The Gloriavale Leavers’ Trust has released a discussion document, where it asks what needs to happen if the West Coast sect continues and what a suitable ending would look like.

Trust manager Liz Gregory said many leavers have contributed to the creation of the document, and have tried to cast a vision of a better future.

“In answering these questions, groups, and agencies will see that leavers still care about their families inside and that they want what’s best for them.

“This document does not seek to establish whether reform or closure is a preferred path, but rather what leavers would like to see if either of those options play out,” Gregory said.

What would a healthy Gloriavale look like?

The document said if Gloriavale was to continue it would require basic freedoms for its residents, suitable leadership for its activities, and repentance for past wrongdoing.

Religious, financial, family, health, mobility, education, and information freedoms are all listed as areas that need to be addressed according to the respondents, who said that it indicates they are not presently part of what it means to live at Gloriavale.

People should be allowed to marry who they want, earn and keep their own money, make their own healthcare decisions, and hold beliefs based on their own understanding and conscience of the Bible, the document said.

“The freedom to choose to be part of the church at Gloriavale or another Christian church or no church at all while still living at Gloriavale.”

The document suggests that the leadership at Gloriavale should be reorganised into three separate groups to provide clarity of focus and a separation of powers to help ensure leadership consistently act in the best interest of the people.

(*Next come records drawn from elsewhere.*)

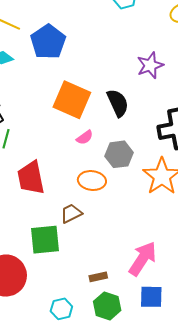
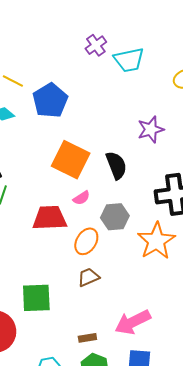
red trapezoid: (31, 178) -> (50, 218), moved, turned 96
orange ellipse: (92, 181) -> (86, 241), turned -68
brown trapezoid: (71, 213) -> (88, 277), moved
pink arrow: (143, 259) -> (133, 322), turned -153

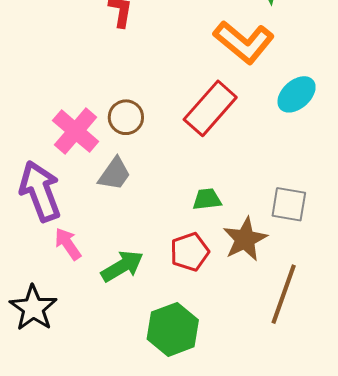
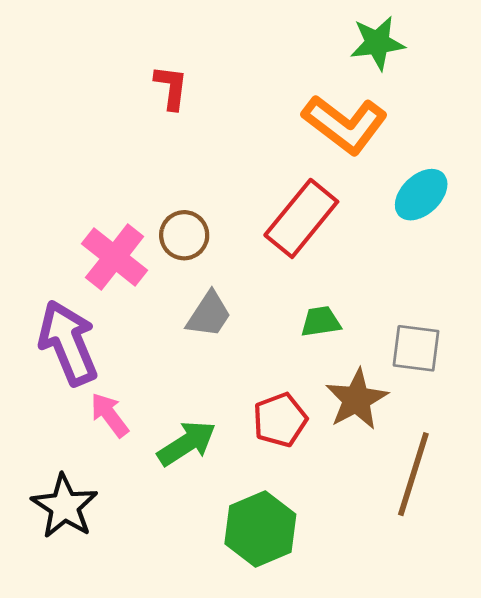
gray trapezoid: (115, 174) -> (209, 315), moved
green trapezoid: (207, 199) -> (321, 322), moved

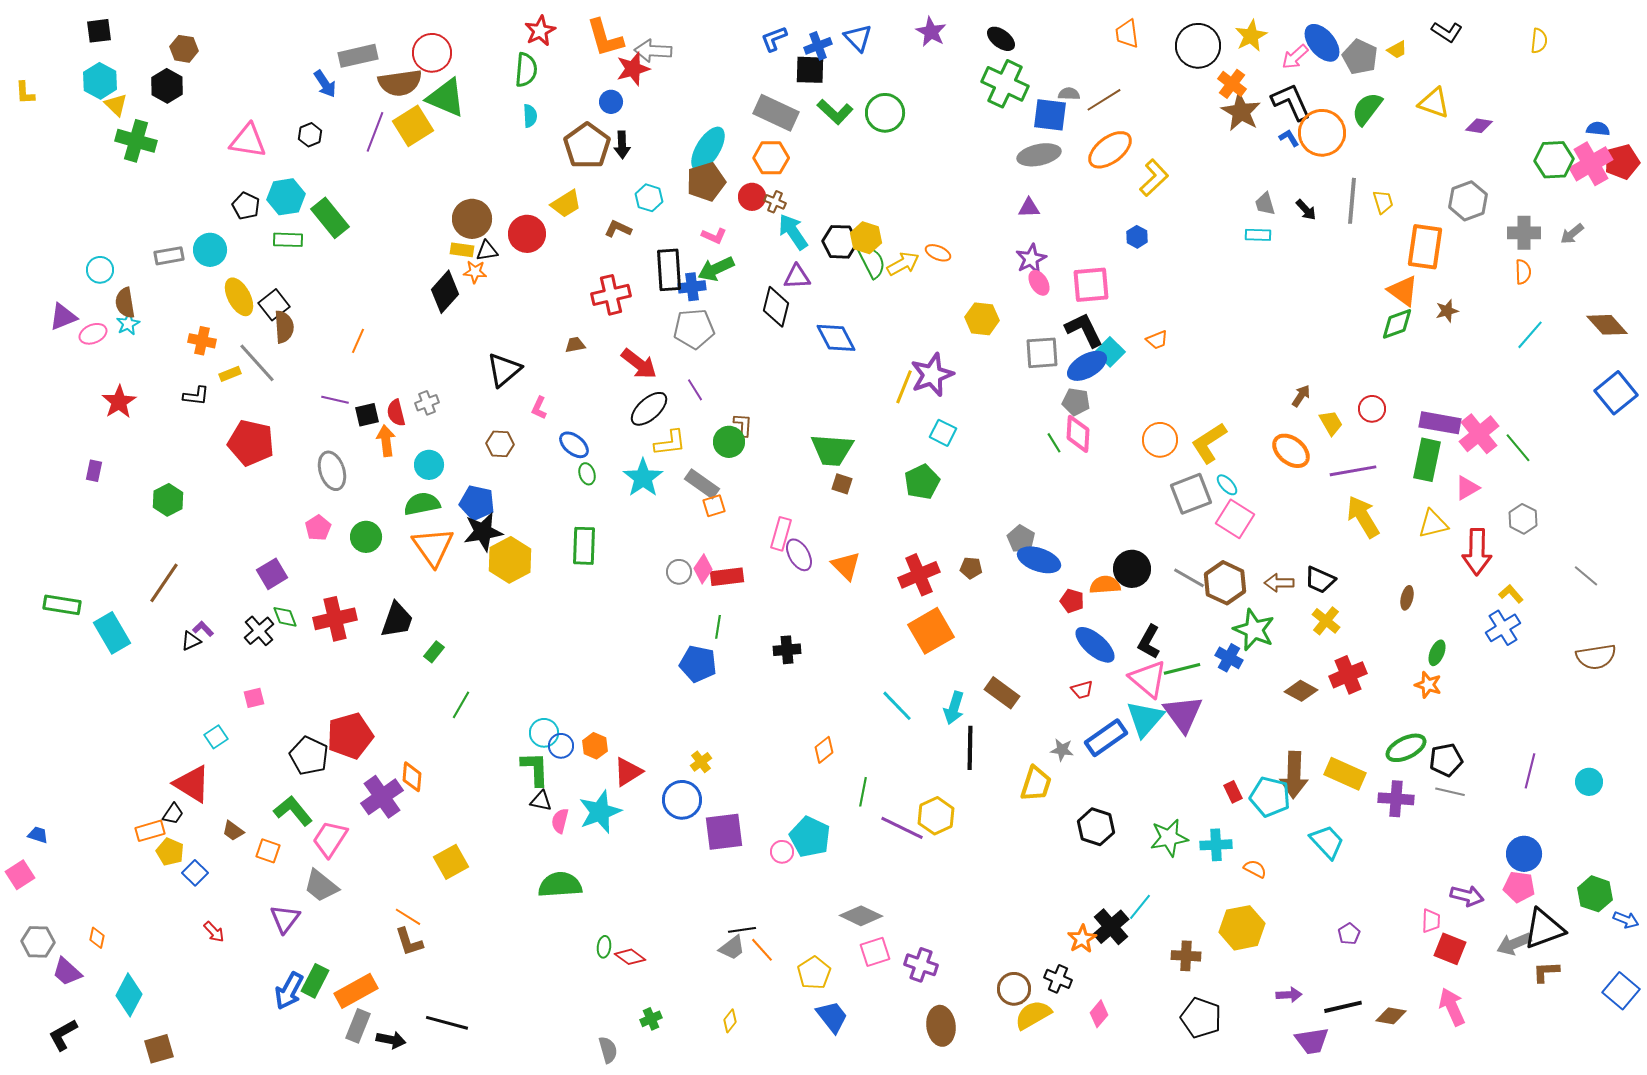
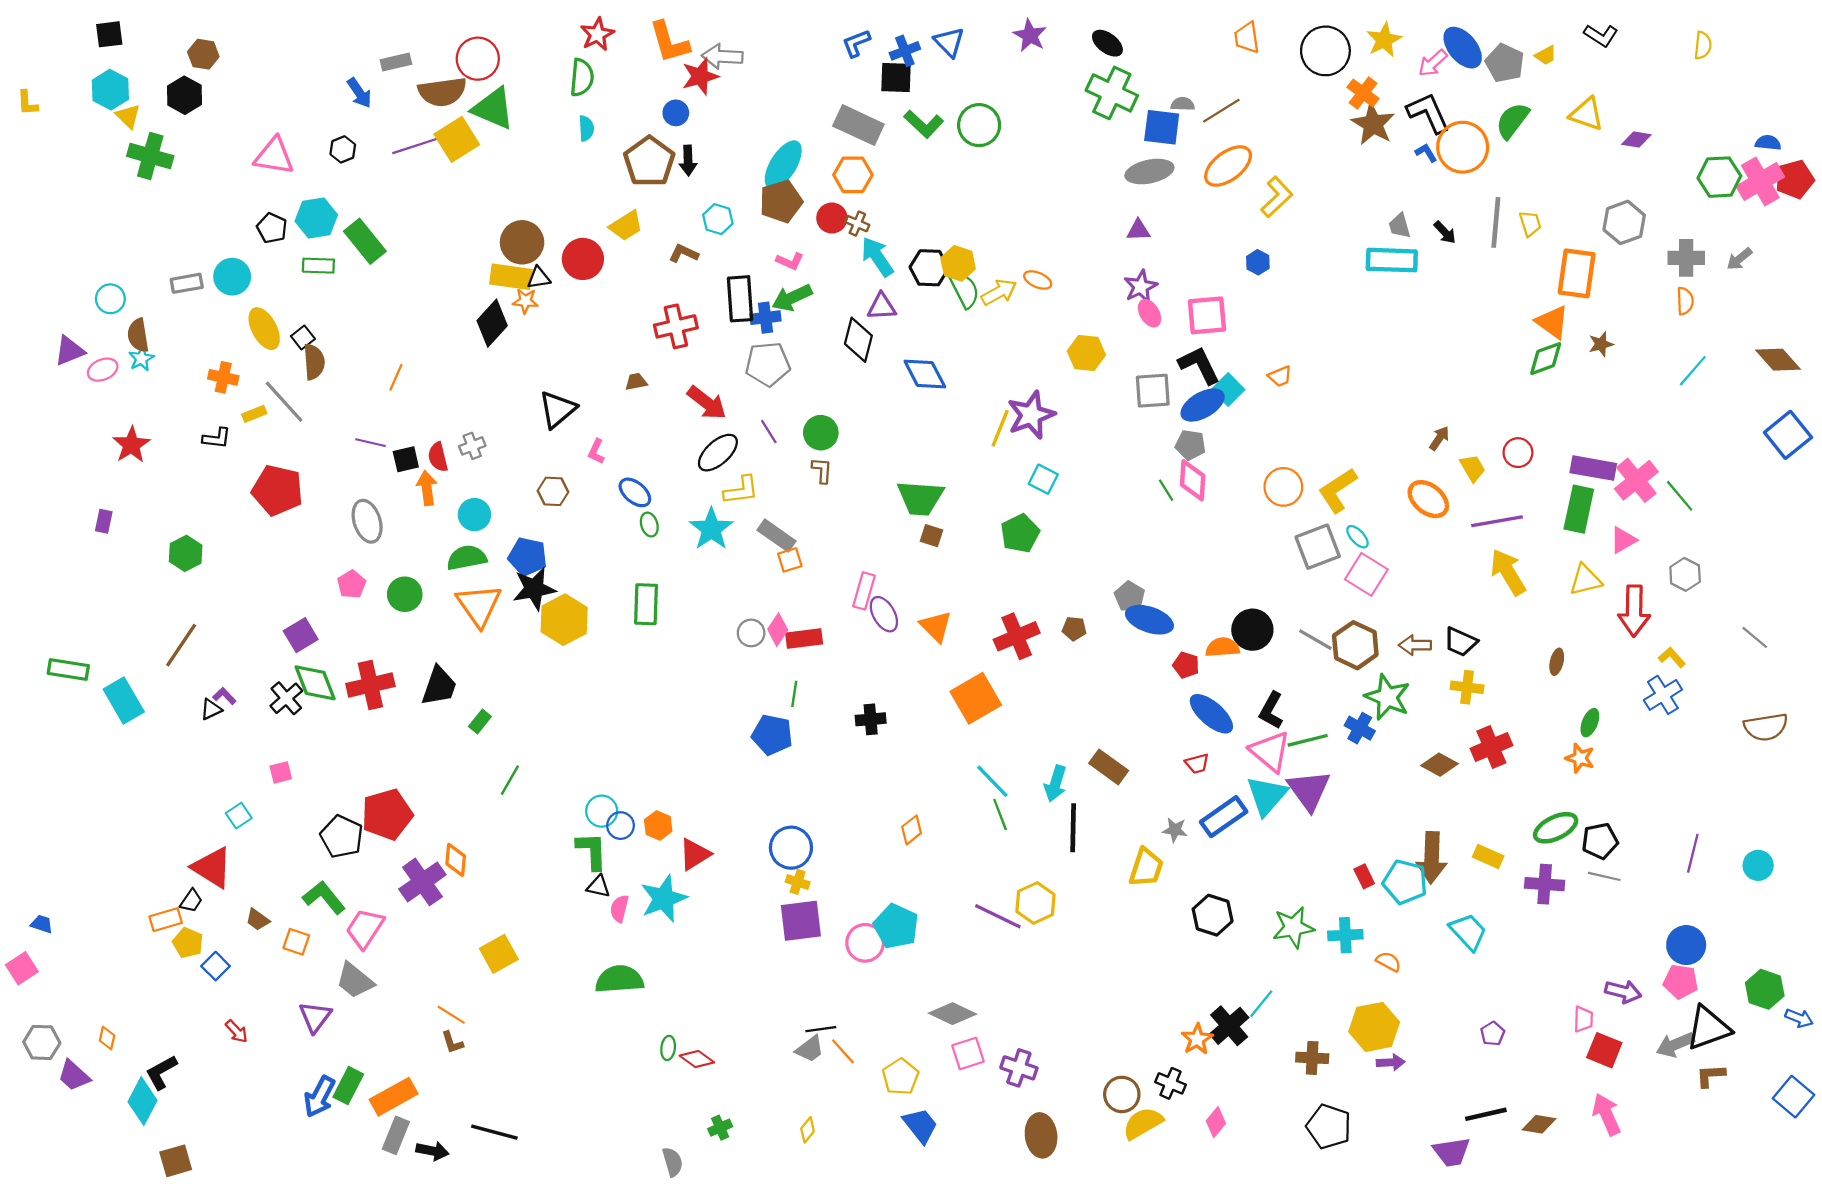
gray rectangle: (358, 56) -> (396, 62), size x0.7
purple line: (375, 132) -> (415, 146), turned 51
cyan rectangle: (1258, 235) -> (1392, 260), size x1.8
yellow rectangle: (462, 250) -> (511, 277), size x1.6
black square: (274, 305) -> (303, 338), size x0.7
green circle: (729, 442) -> (821, 433), moved
green diamond: (285, 617) -> (315, 683), size x1.6
yellow cross: (1326, 621) -> (1467, 687), turned -32
orange square: (931, 631) -> (976, 698), moved
yellow cross: (701, 762) -> (798, 882), moved, turned -35
yellow rectangle: (1345, 774) -> (1488, 857), size x0.7
green line: (863, 792) -> (1000, 814), moved, turned -32
blue circle: (682, 800) -> (791, 848), moved
pink circle: (782, 852) -> (865, 943), size x1.5
brown L-shape: (409, 942) -> (452, 1042), size x0.7
purple arrow: (1289, 995) -> (1391, 1062), moved
black L-shape: (63, 1035) -> (161, 1072), moved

It reads that church leadership to be “servant-hearted leaders who provide spiritual direction of the church at Gloriavale”, and provide oversight of the teaching, worship, fellowship, and outreach of the church.

Civil leadership would attend to the needs of the town and would be responsible for ensuring that the facilities and environment are well run and looked after, the document said. Business units could be established and be part of a cooperative in which residents hold shares.

Leavers said in all cases leadership needs to be accountable, transparent, and elected by those they lead for a specified term.

They also want repentance for past wrongs, which “will mean more than an apology it requires specific actions”, like the removal of the existing Gloriavale leadership, a reckoning for members guilty of criminal behaviour, and appropriate recompense for past mistreatment.

What if Gloriavale was ended?

Gloriavale leavers said that if the commune were to end, through whatever means, then they want residents to be given “maximum help and preparation for a new life”, as well as recompense those who have already left for past wrongs.

The ending should be an orderly, phased, and gradual process that maximises the sale value of community assets, an external or statutory group appointed to oversee the process, and “no rump or remnant group of people allowed to remain on the site”.

The document said the spiritual needs of Gloriavale’s residents must be recognised and addressed in any resettlement, as 80% of leavers join a church.

“During the ending process, Gloriavale residents must be free to access and keep books and other materials for themselves based upon their interests and preference, and choose to be part of the church at Gloriavale or another church or no church at all.

“The cemetery at Gloriavale should however be preserved and protected out of respect for those who have passed and for the sake of their family and friends.”

Gloriavale residents of all ages will need educational support for the transition to a life in the outside world, rather than just a life at the commune, the document said.

“Teaching staff from outside Gloriavale will likely be needed to provide the necessary expertise, and an external group like the New Zealand Association of Christian Schools should oversee school operations during the transition.

“All adults and older young people should receive financial literacy training covering the basics of budgeting, banking, taxation, and debt prior to exiting Gloriavale.

“Career planning advice should also be provided to people aged 16 or over to help establish future education and employment options.”

Leavers believe all residents need physical, dental, and mental health checks, and a resettlement plan should be established for each family with help from agencies, groups, and churches.

“All assets are sold and put into a resettlement fund for distribution to residents and leavers.

“All residents and leavers should have an entitlement to a share of the resettlement fund … and paid out to residents and leavers in a lump sum or installments and practicable.”